Recenti ricerche condotte dall´istituto scientifico italiano sulla colonna vertebrale, Isico, sfatano il mito “nuoto: sport completo, curativo e perfetto”.

Da anni ed anni si è sempre detto che il nuoto avesse effetti benefici sulla salute delle persone, in particolare sulla schiena, talvolta addirittura curativi, perfino sulle scoliosi.

Gli studi presentati all´International Society for the Study of the Lumbar Spine affrontavano il tema del nuoto e della scoliosi e smentivano molte tesi, portando alla luce dei dati che dimostravano come la pratica di questo sport potesse anche peggiorare le curve della schiena o addirittura indurre il mal di schiena.

La ricerca ha messo a confronto 112 nuotatori agonisti che si allenano 4-5 volte alla settimana con 217 studenti di età simile non praticanti sport o al massimo a livello amatoriale: il risultato, a dir poco sorprendente, è stato che i praticanti presentavano delle asimmetrie del tronco più accentuate ed erano ipercifotici, di conseguenza con una frequenza maggiore di dorsi curvi e mal di schiena.

Il nuoto è una disciplina sportiva che si svolge in un ambiente antigravitario rappresentato dall´acqua, e lo stare in acqua implica delle forze e delle pressioni sul nostro corpo sostanzialmente diverse ed inferiori rispetto a quando ci troviamo fuori; pertanto la schiena andrà a subire un generale collasso della sua muscolatura e risentirà del dislivello di forza tra i suoi muscoli erettori e quelli degli arti, che invece saranno più allenati.

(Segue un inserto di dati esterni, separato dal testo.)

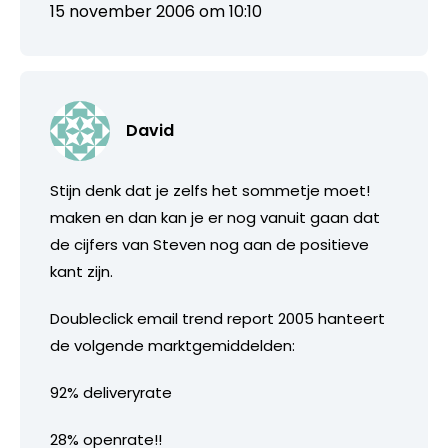
15 november 2006 om 10:10
David
Stijn denk dat je zelfs het sommetje moet!
maken en dan kan je er nog vanuit gaan dat
de cijfers van Steven nog aan de positieve
kant zijn.
Doubleclick email trend report 2005 hanteert
de volgende marktgemiddelden:
92% deliveryrate
28% openrate!!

Lo sport perfetto non esiste e la scelta va presa in base alle esigenze del bambino, ragazzo o adulto che sia; va tenuto sempre presente che ciò che lega lo sport al mal di schiena è la qualità del movimento e il rapporto tra quantità e intensità dell’allenamento stesso.

Evidenziati e smentiti alcuni principi è comunque doveroso dare credito anche a quelli che sono gli aspetti positivi di questa disciplina. Seppur in misure differenti, ad ogni modo impegna globalmente le nostre masse muscolari richiedendo al tempo stesso un adeguato intervento cardiocircolatorio e respiratorio. È inoltre un´attività intrinsecamente divertente e allo stesso tempo rilassante, il che non guasta. A livello amatoriale, come qualsiasi sport praticato 1 o 2 volte al settimana non è causa di problemi, anzi. Resta il fatto che talvolta non si rivela terapeutico di fronte a delle patologie.

L’assenza di movimento è dannosa per la nostra schiena, ma anche l’eccesso di sport e la sua pratica non corretta e non adattata alla persona può essere causa di problemi posturali.

Per ogni sport è molto utile eseguire delle attività di compenso posturalespecifiche per quello sport, che possano evitare problemi e complicanze per la schiena, aiutando il corpo a raggiungere e mantenere il giusto equilibrio che è la base della salute di ogni atleta agonista e amatoriale.